459. To this the following Memorable Relations shall be added. First:
I saw at a distance five gymnasia, each encompassed by a different kind of light; the first by a flame colored light, the second by a yellow light, the third by a white light, the fourth by a light intermediate between that of noon and evening, the fifth was hardly visible, standing as if shrouded by the shades of evening. And on the roads I saw some on horseback, some in carriages, some walking, and some running and hurrying towards the first gymnasium, which was enveloped in the flamy light.
Seeing this, I was seized and impelled by a strong desire to go there and to hear what was under discussion. Therefore I quickly got ready and joined company with those hastening to the first gymnasium, and entered with them; and behold! there was a large assembly, part of which moved off to the right and part to the left, to seat themselves on benches near the walls. Before me I saw a low pulpit, in which stood one who filled the office of president, having a staff in his hand, a cap on his head, and a robe tinted with the flame-colored light of the gymnasium.
 When the people had assembled, he spoke aloud and said, "Brethren, you will today discuss the question, What is charity? Each one of you can understand that charity is spiritual in its essence, and natural in its practices."

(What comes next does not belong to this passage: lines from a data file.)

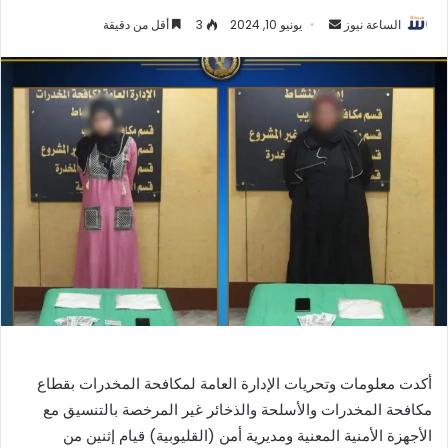
أرسل
الساعة نيوز
يونيو 10, 2024
3
أقل من دقيقة
بريدا
إلكترونيا
أكدت معلومات وتحريات الإدارة العامة لمكافحة المخدرات بقطاع
مكافحة المخدرات والأسلحة والذخائر غير المرخصة بالتنسيق مع
الأجهزة الأمنية المعنية ومديرية أمن (القليوبية) قيام إثنين من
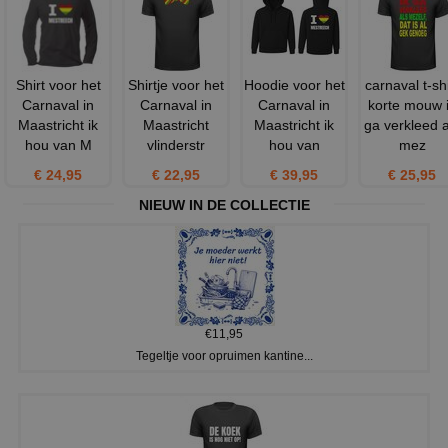
Shirt voor het
Shirtje voor het
Hoodie voor het
carnaval t-shi
Carnaval in
Carnaval in
Carnaval in
korte mouw 
Maastricht ik
Maastricht
Maastricht ik
ga verkleed a
hou van M
vlinderstr
hou van
mez
€ 24,95
€ 22,95
€ 39,95
€ 25,95
NIEUW IN DE COLLECTIE
€11,95
Tegeltje voor opruimen kantine...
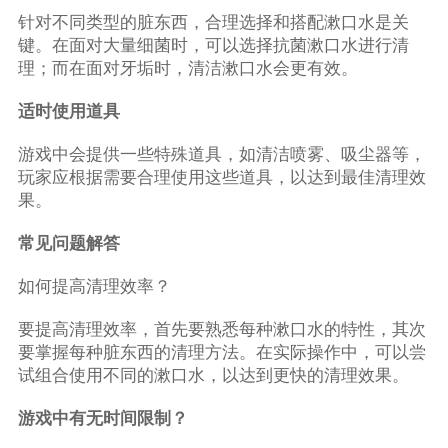
针对不同类型的脏东西，合理选择和搭配漱口水是关
键。在面对大量细菌时，可以选择抗菌漱口水进行清
理；而在面对牙垢时，清洁漱口水会更有效。
适时使用道具
游戏中会提供一些特殊道具，如清洁喷雾、吸尘器等，
玩家应根据需要合理使用这些道具，以达到最佳清理效
果。
常见问题解答
如何提高清理效率？
要提高清理效率，首先要熟悉每种漱口水的特性，其次
要掌握每种脏东西的清理方法。在实际操作中，可以尝
试组合使用不同的漱口水，以达到更快的清理效果。
游戏中有无时间限制？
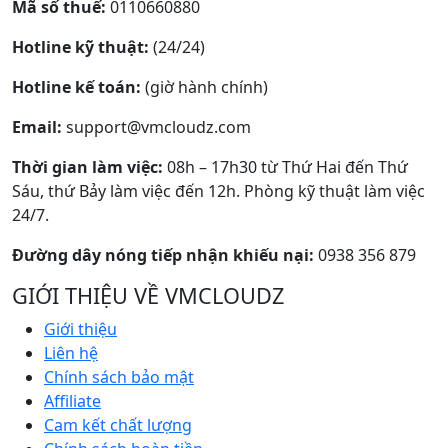
Mã số thuế:
0110660880
Hotline kỹ thuật:
(24/24)
Hotline kế toán:
(giờ hành chính)
Email:
support@vmcloudz.com
Thời gian làm việc:
08h – 17h30 từ Thứ Hai đến Thứ
Sáu, thứ Bảy làm việc đến 12h. Phòng kỹ thuật làm việc
24/7.
Đường dây nóng tiếp nhận khiếu nại:
0938 356 879
GIỚI THIỆU VỀ VMCLOUDZ
Giới thiệu
Liên hệ
Chính sách bảo mật
Affiliate
Cam kết chất lượng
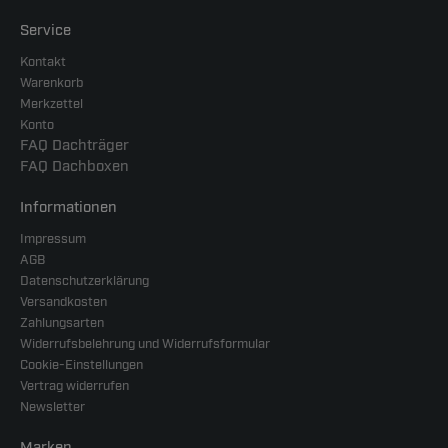
Service
Kontakt
Warenkorb
Merkzettel
Konto
FAQ Dachträger
FAQ Dachboxen
Informationen
Impressum
AGB
Datenschutzerklärung
Versandkosten
Zahlungsarten
Widerrufsbelehrung und Widerrufsformular
Cookie-Einstellungen
Vertrag widerrufen
Newsletter
Marken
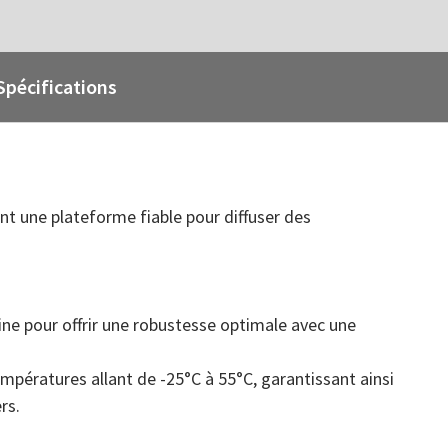
Spécifications
t une plateforme fiable pour diffuser des
ne pour offrir une robustesse optimale avec une
pératures allant de -25°C à 55°C, garantissant ainsi
rs.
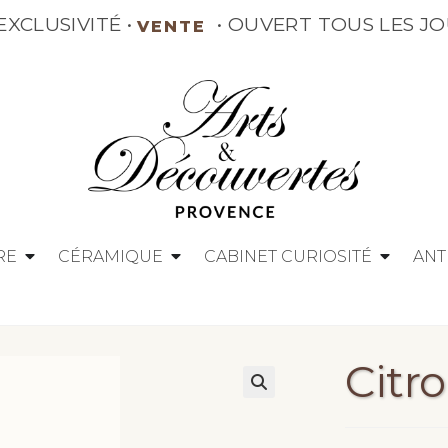
VITÉ •
• OUVERT TOUS
VENTE
RE
CÉRAMIQUE
CABINET CURIOSITÉ
ANT
Citr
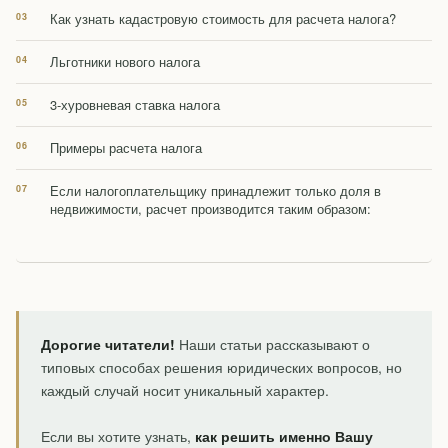
Как узнать кадастровую стоимость для расчета налога?
Льготники нового налога
3-хуровневая ставка налога
Примеры расчета налога
Если налогоплательщику принадлежит только доля в
недвижимости, расчет производится таким образом:
Дорогие читатели!
Наши статьи рассказывают о
типовых способах решения юридических вопросов, но
каждый случай носит уникальный характер.
Если вы хотите узнать,
как решить именно Вашу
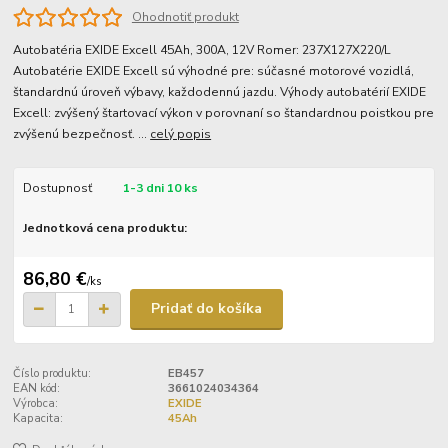
Ohodnotiť produkt
Autobatéria EXIDE Excell 45Ah, 300A, 12V Romer: 237X127X220/L
Autobatérie EXIDE Excell sú výhodné pre: súčasné motorové vozidlá,
štandardnú úroveň výbavy, každodennú jazdu. Výhody autobatérií EXIDE
Excell: zvýšený štartovací výkon v porovnaní so štandardnou poistkou pre
zvýšenú bezpečnosť. ...
celý popis
Dostupnosť
1-3 dni 10 ks
Jednotková cena produktu:
86,80 €
/
ks
Pridať do košíka
Číslo produktu:
EB457
EAN kód:
3661024034364
Výrobca:
EXIDE
Kapacita:
45Ah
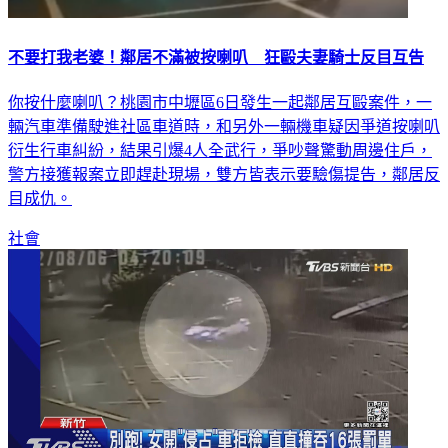
不要打我老婆！鄰居不滿被按喇叭 狂毆夫妻騎士反目互告
你按什麼喇叭？桃園市中壢區6日發生一起鄰居互毆案件，一
輛汽車準備駛進社區車道時，和另外一輛機車疑因爭道按喇叭
衍生行車糾紛，結果引爆4人全武行，爭吵聲驚動周邊住戶，
警方接獲報案立即趕赴現場，雙方皆表示要驗傷提告，鄰居反
目成仇。
社會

Immediately one of those on the first bench on the left, on which those who were reputed wise were sitting, arose and beginning to speak, said, "It is my opinion that charity is morality inspired by faith." This he corroborated thus: "Who does not know that charity follows faith, as a waiting-maid follows her mistress, and that the man who has faith obeys the law, and thus practises charity so spontaneously that he is unaware that it is the law and charity according to which he is living? For if he did this knowingly, and at the same time thought of salvation as his end, he would pollute holy faith with his selfhood [proprium] and thus impair its efficacy. Is not this in accordance with the dogma of our church?" And he looked towards those sitting beside him, among whom were some of the regular clergy, and they nodded assent.  "But what," he said, "is spontaneous charity but morality into which everyone is initiated from infancy, and which is therefore in itself natural, but becomes spiritual when inspired by faith? Who, from the moral life of men, can distinguish whether they have faith or not, for every man lives morally? But God alone, who implants and seals faith, recognizes and distinguishes. I therefore assert that charity is morality inspired by faith; and that such morality, owing to the faith in its bosom, is saving, while all other morality brings no salvation, because it claims merit. Thus all those who mix together charity and faith, that is, all who conjoin them inwardly instead of connecting them outwardly, lose their oil; for to mix and join these together would be like putting into the carriage with a primate the servant who stands behind, or like introducing the porter into the dining-hall, and seating him at the table with a nobleman."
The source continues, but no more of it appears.